We eagerly embraced our roles as new parents and for us, there is nothing but joy, celebration and relief. Everyday is filled with explosive love for our boy. The pain, anxiety and fear that accompanied us every day for the past 6+ months has been washed away when we were finally re-united with him.
Despite the awe-inspiring happiness we felt, we did not have to look far to find grief and heartbreak. Undeniable and unavoidable heartbreak. Our son will be taken away from everything he finds familiar and safe. Before researching all the necessary adoption parenting topics (i.e. attachment, development, adoption related grief and loss), I would of assumed if babies were too young to remember the trauma, then it would have little to no effect on them. WRONG. WRONG. WRONG. Just because a baby will not be able to recall the events does not mean he will not be affected by the trauma and loss.
Even the expert advice on transition seems quite inadequate for a baby that will be removed from everything familiar. Every new experience with his new family, will be strange to him. He will look around searching for a familiar face that will not be there. We will smell different. We will feel different. His food and formula will taste different. We will hold him differently. Our voices will not soothe him as he will not recognize the language, the lullabies or the voices. We will bring him home to a different climate and timezone. Everything safe and familiar in his world, will be virtually gone. His heart will break. He will feel loss and despair. We can do nothing but hold him, reassure him and love him through his pain.
We learned babies will grieve differently. Some are loud and cry inconsolably. Some are depressed and despondent. Some exhibit only subtle clues that may only be obvious in retrospect or to those closest to him. We watched Tristan closely.
To the world, our beautiful baby appeared un-phased by the enormous change thrust upon him. He did not cry or fuss inappropriately. He was considered an ‘easy’ baby. We did our best to keep Tristan in a stress-free nurturing loving environment and he indeed did, very well. But to suggest he was unscathed by his losses would be discounting the first 6 ½ months of his life. We watched as he quietly tried to make sense of this new unfamiliar world. He experienced bouts of night terrors and nightmares. We had to work hard for his smiles. He didn't laugh out loud or squeal for a good solid month or more. It was expected and healthy for him to do this. He was greatly attached to his foster family and they loved him deeply without limits. This gave Tristan the foundation every baby must have.

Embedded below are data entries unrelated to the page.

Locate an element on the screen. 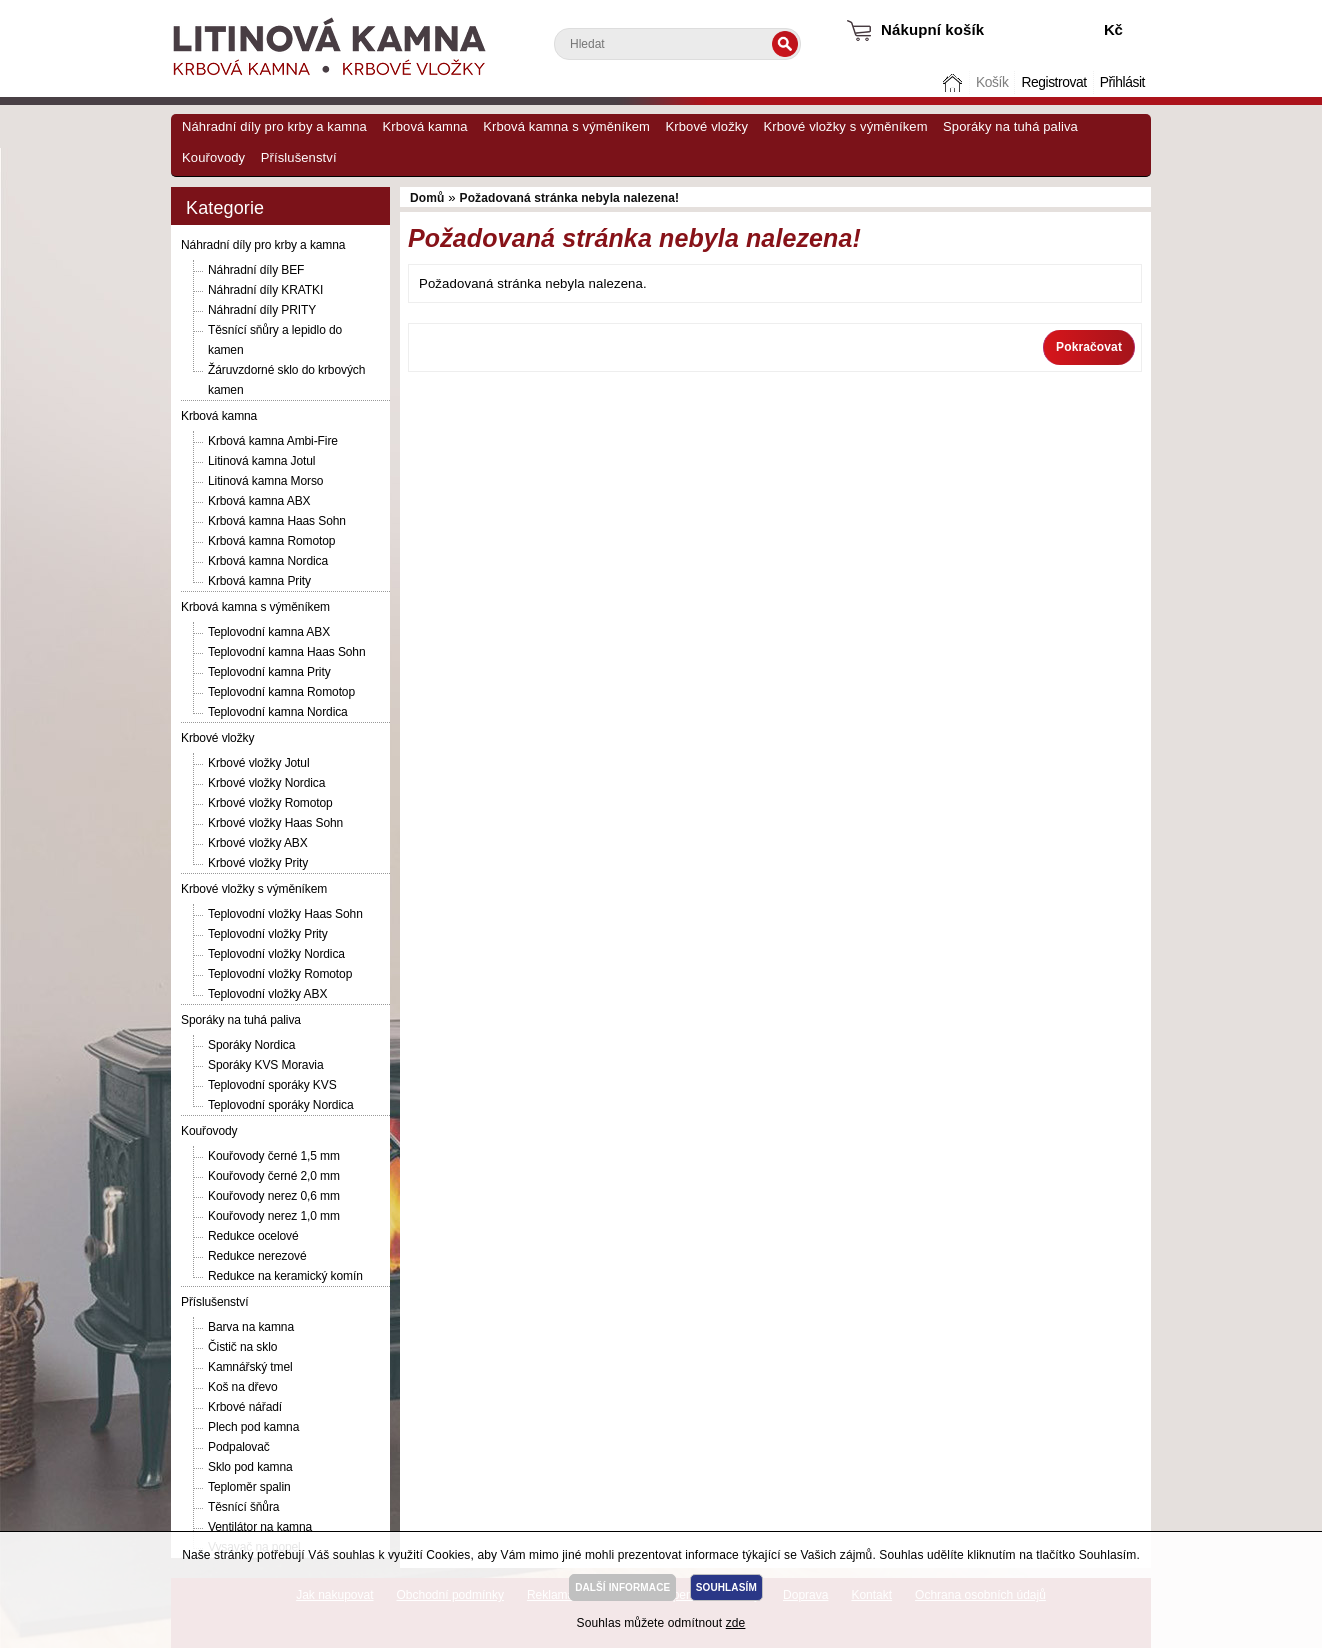  Kouřovody černé 2,0 mm is located at coordinates (274, 1176). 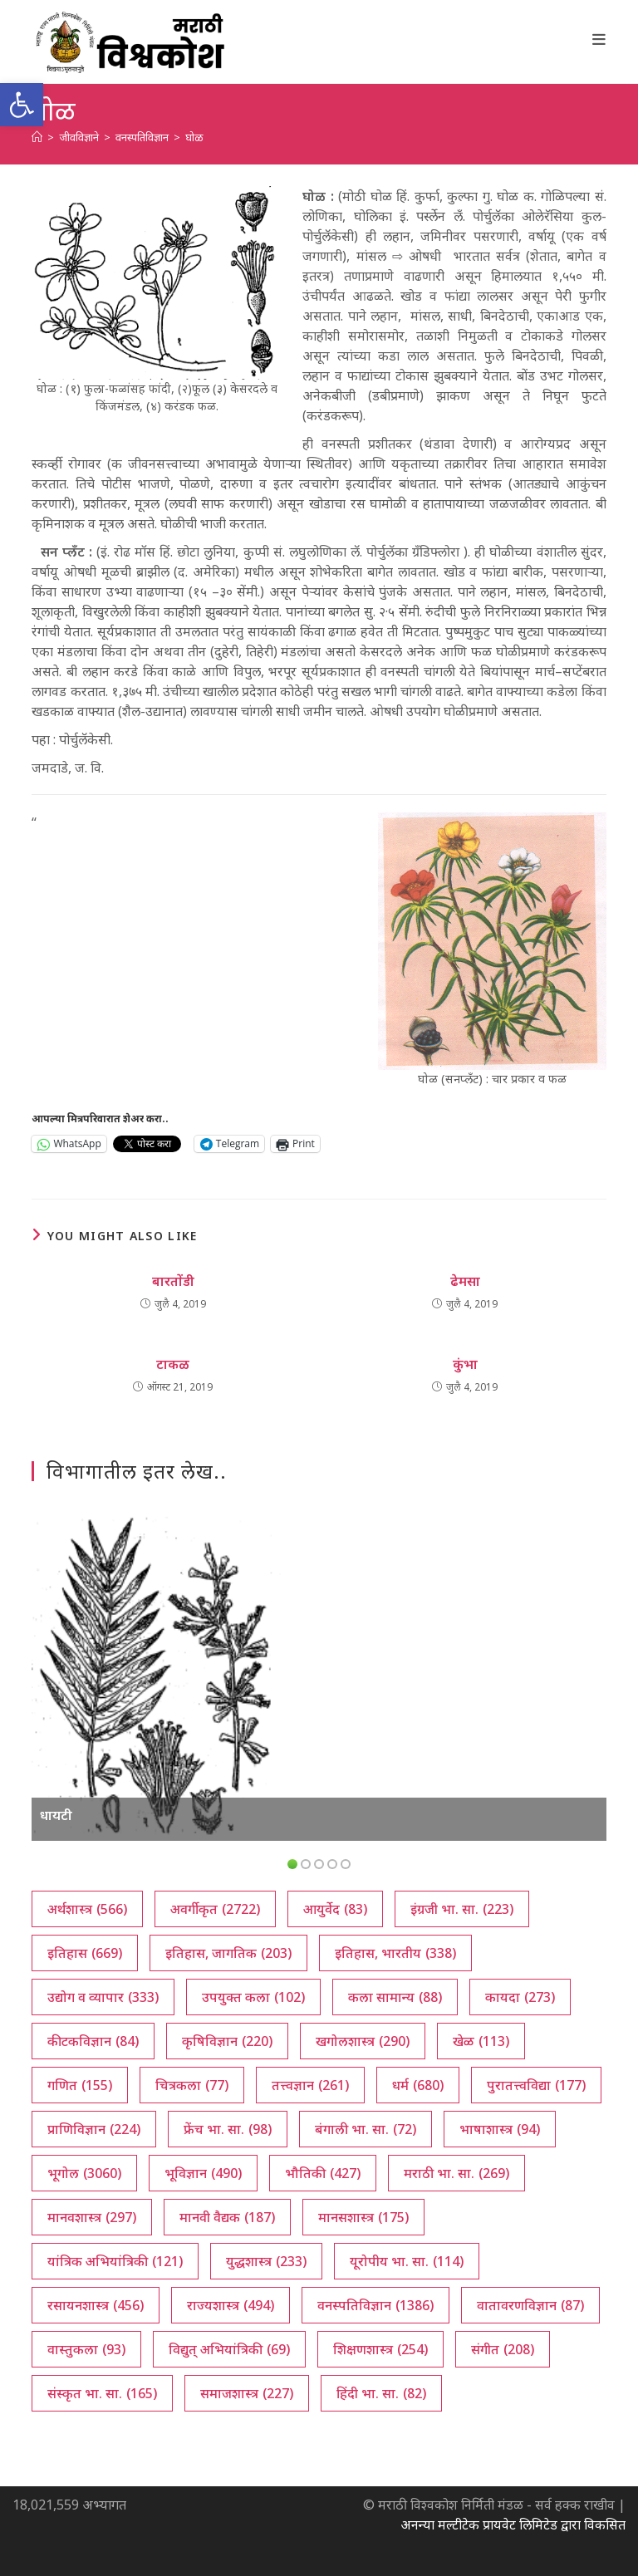  I want to click on तत्त्वज्ञान [तत्त्वज्ञान (261 आयटम्स)], so click(310, 2085).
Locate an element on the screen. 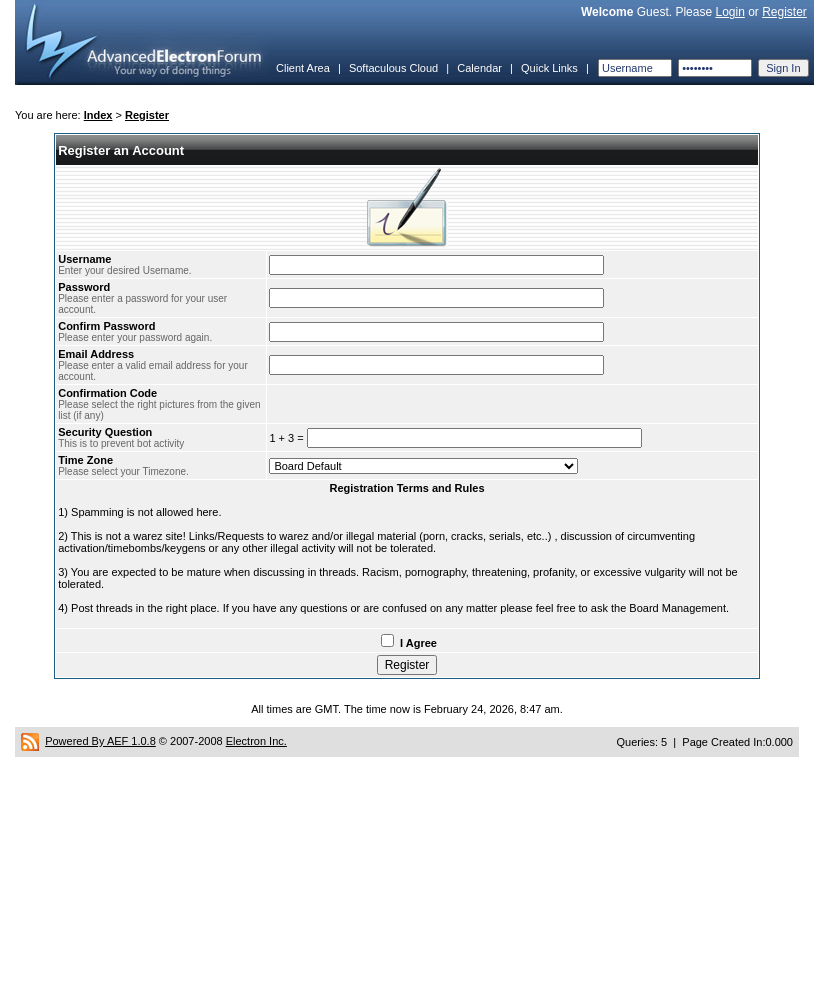 The width and height of the screenshot is (814, 1007). Calendar is located at coordinates (479, 68).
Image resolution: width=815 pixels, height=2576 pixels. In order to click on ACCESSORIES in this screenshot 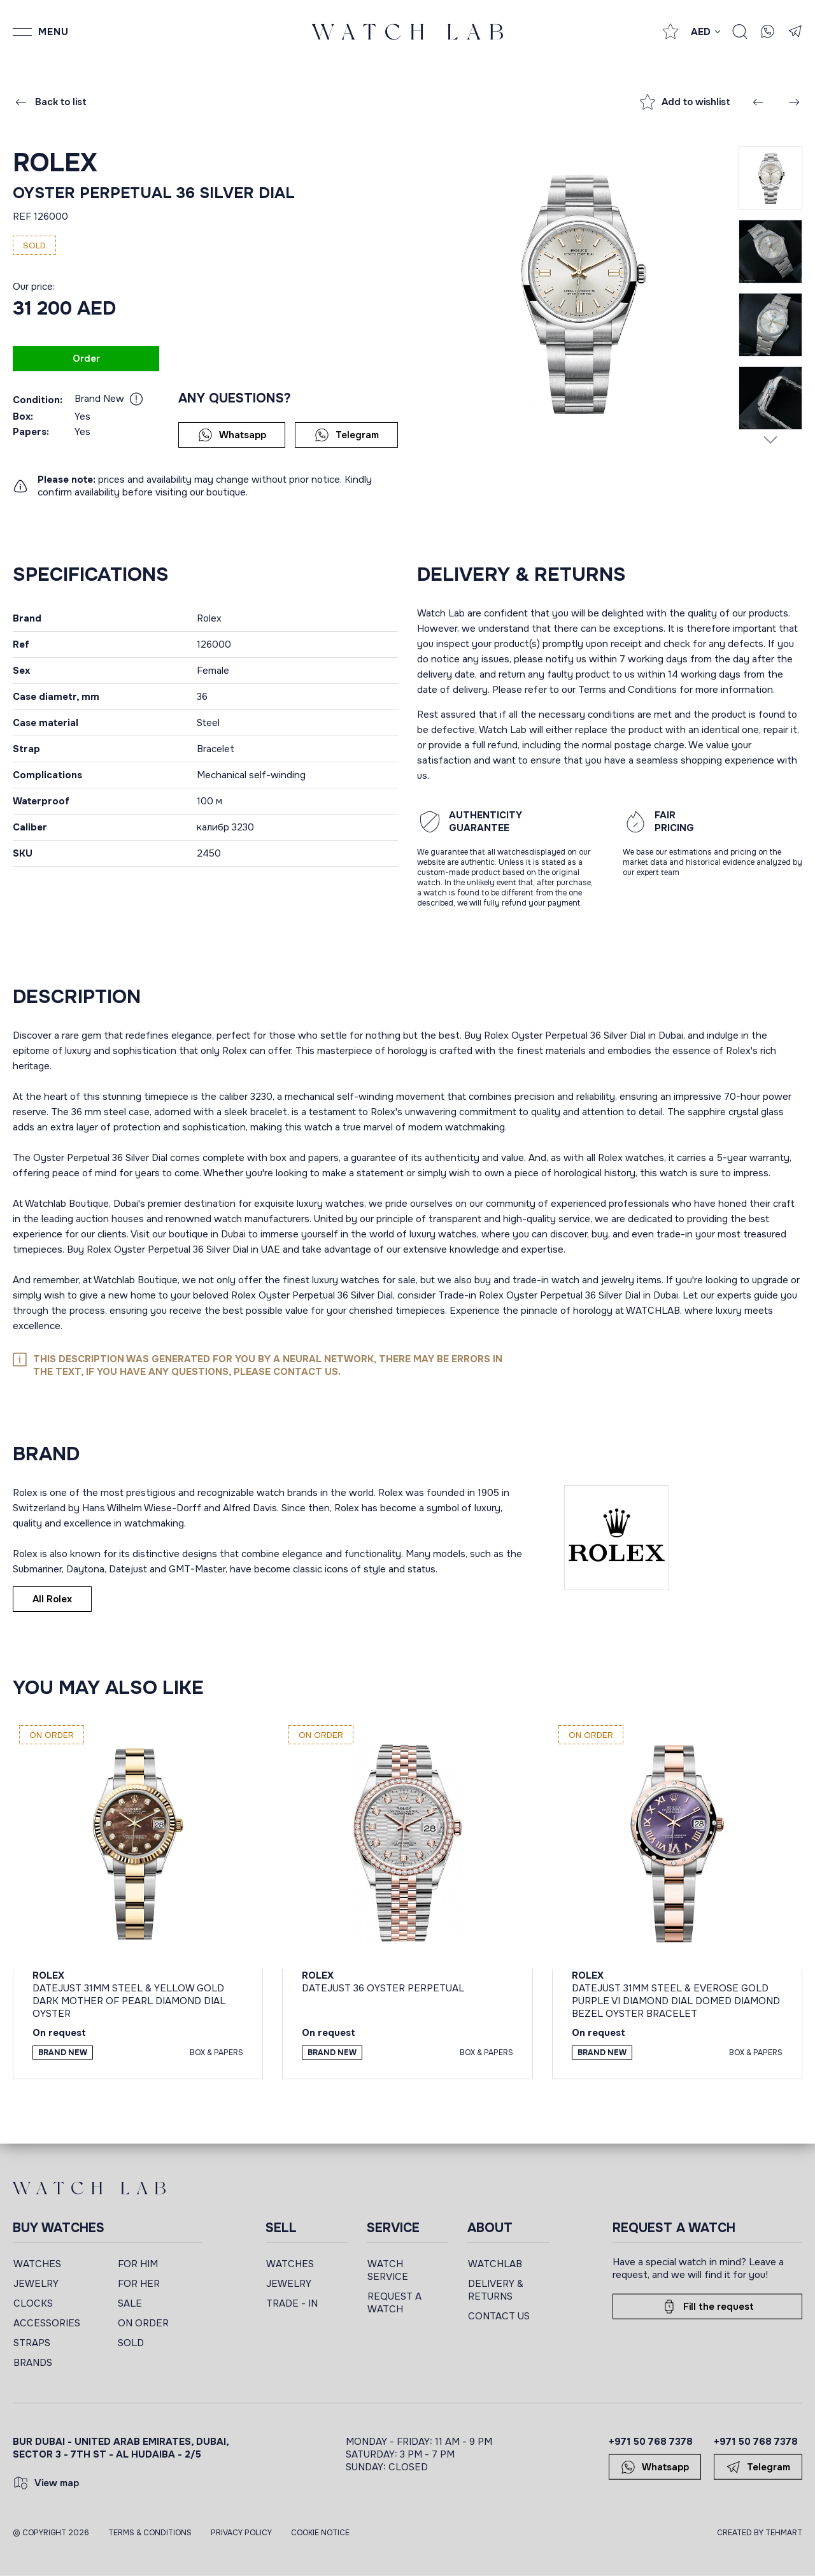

The foster mom cared for him as she did her own children. She had 4 beautiful children and a husband who doted on Tristan. When we picked up Tristan, taking him from her arms one last time was very difficult. She was strong and full of amazing courage and grace. It was always upsetting to me when people try to downplay the pain and grief the foster mothers experience when the adoption is complete. To our son, she was the center of his world for most of his life and now she would be gone. Of course this transition was unavoidable, but it was still difficult to find peace in it.
The foster mom sent us home with a beautiful journal that each member of her family wrote pages in. They each spoke of their time with Tristan and how he will always be a part of their family. What a priceless gift my son will have when he is older. I often wonder if she has any idea how grateful we are for what she does. Hopefully we will have the opportunity to meet with the family again when we travel back to Guatemala.